Doch auch die Ärmelkanal-Überfahrt ist gefährlich. Vor einem Jahr, am 24. November 2021, machte auch in Deutschland ein Fall Schlagzeilen, bei dem mindestens 27 Menschen im Ärmelkanal ertranken, weil ihr Schlauchboot bei der Überfahrt nach England sank. Dennoch gelang es im vergangenen Jahr 28.526 Menschen, nach Großbritannien zu kommen. Dieses Jahr sind es bereits mehr als 40.000 Menschen.

Der britischen Regierung sind diese Überquerungen ein Dorn im Auge, denn sie zeigen, dass sie das Brexit-Versprechen von kontrollierten Grenzen nicht halten kann. Und es wird deutlich, dass die neuen Aufgaben kaum zu stemmen sind, obwohl die Regierung bereits umgerechnet täglich acht Millionen Euro für Unterbringung von Asylbe­wer­be­r:in­nen ausgibt.

Härte kommt gut an

Dass Asylbewerbungen nur extrem langsam bearbeitet werden, ist ein Teil des Problems. Nur vier Prozent der Fälle des vergangenen Jahres haben die Beamten schon bearbeitet. Rund 122.000 Asylbewerber warten derzeit auf eine Entscheidung, 10.000 davon sogar schon mehr als drei Jahre.

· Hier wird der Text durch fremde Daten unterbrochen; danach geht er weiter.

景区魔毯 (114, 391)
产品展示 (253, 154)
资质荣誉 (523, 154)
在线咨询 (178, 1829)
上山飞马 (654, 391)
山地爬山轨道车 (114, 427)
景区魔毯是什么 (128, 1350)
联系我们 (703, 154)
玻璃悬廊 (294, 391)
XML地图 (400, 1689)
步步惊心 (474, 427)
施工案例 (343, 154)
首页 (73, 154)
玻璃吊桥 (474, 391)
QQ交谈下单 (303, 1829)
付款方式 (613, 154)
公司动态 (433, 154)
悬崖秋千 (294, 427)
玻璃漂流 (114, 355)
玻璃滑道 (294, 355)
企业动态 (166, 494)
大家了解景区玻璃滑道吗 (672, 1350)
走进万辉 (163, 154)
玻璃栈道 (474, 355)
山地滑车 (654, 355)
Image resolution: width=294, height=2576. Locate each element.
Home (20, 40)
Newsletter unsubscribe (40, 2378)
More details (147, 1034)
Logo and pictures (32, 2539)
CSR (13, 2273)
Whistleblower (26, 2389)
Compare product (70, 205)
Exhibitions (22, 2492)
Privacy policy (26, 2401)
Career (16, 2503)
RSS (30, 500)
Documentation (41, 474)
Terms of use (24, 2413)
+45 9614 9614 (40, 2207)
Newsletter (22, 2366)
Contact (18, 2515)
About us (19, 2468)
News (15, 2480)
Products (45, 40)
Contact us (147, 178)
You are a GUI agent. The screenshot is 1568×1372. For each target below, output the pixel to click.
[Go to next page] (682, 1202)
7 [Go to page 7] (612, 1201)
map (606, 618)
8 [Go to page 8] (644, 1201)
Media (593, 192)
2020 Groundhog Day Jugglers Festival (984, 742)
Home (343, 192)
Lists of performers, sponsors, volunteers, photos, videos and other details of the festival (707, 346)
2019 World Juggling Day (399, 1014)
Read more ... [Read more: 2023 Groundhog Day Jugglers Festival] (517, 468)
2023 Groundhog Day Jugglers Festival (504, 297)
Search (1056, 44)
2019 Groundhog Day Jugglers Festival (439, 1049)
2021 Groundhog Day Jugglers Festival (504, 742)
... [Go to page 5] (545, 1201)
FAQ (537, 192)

Bis die erste Entscheidung gefallen ist, dürfen die An­trag­stel­le­r:in­nen nicht in Großbritannien arbeiten – obwohl Industrie und Handel dringend Arbeitskräfte brauchen und deshalb eine weichere Einwanderungspolitik fordern. Aber sowohl die Sunak-Regierung als auch die Labour-Opposition wollen offensichtlich mit Härte zur Einwanderung punkten. Härte kommt in zahlreichen Regionen, wie abgehängten Orten im Nordosten und Nordwesten Großbritanniens, gut an.

Zielscheibe von rechten Po­li­ti­ke­r:in­nen sind aber nicht mehr Menschen aus Polen, Rumänien oder Bulgarien wie noch vor sieben Jahren, sondern Albaner:innen. Sie machen mittlerweile einen deutlich höheren Prozentsatz bei denen aus, die ohne Erlaubnis ins Land kommen.

Während 2017 noch 1.900 Personen aus Albanien illegal nach Großbritannien einreisten, waren es allein in der ersten Hälfte von 2022 4.700 Albaner:innen. Von allen Menschen, die zwischen Mai und September 2022 ohne Einreiseerlaubnis ankamen, stammten 42 Prozent aus Albanien – 95 Prozent von ihnen Männer.

Doch sind diese Menschen alle Flüchtlinge mit guter Aussicht auf Asyl? Wenn es um die 5 Prozent Frauen geht, dann meistens ja. 90 Prozent von ihnen erfüllen die Grundvoraussetzungen für einen Asylantrag. „Sie sind manchmal Opfer von Verschleppung, jedoch zunehmend Opfer aus gesellschaftlichen Gründen, etwa weil Schwangerschaft außerhalb der Ehe in Albanien immer noch ein Tabu ist, für das Frauen aus ihren Familien verbannt werden“, berichtet Kadime Jata von Sfida Manga, der Hilfsorganisation für Al­ba­ne­r:in­nen in Großbritannien.

Bei albanischen Männern liegt die Rate der erfolgreichen Asylanträge hingegen bei nur 14 Prozent. Laut Jata haben jene Erfolg, die beispielsweise vor lebensgefährlicher Gewalt unter Jugendlichen flüchten.

Andere wollen gar keinen Asylantrag stellen. Die BBC berichtete von einem Albaner, der angab, zu Arbeitszwecken gekommen zu sein, und deswegen sofort abgeschoben wurde. „Schleusergruppen locken mit Versprechen auf angeblich lukrative Arbeitsmöglichkeiten“, bestätigt Jata.

Aber wie ließe sich das Problem lösen? „Sie sollten einfach Arbeitserlaubnisse erhalten! Wenn sie richtig auf dem Arbeitsmarkt sind, werden sie feststellen, dass die britischen Arbeitsbedingungen schwer sind, und wenn man Miete, Lebenshaltungskosten und Steuern zahlen muss, am Ende wenig übrig bleibt.“ Den Schleusergruppen würden legale Möglichkeiten ebenfalls das Geschäft vermiesen, glaubt Jata.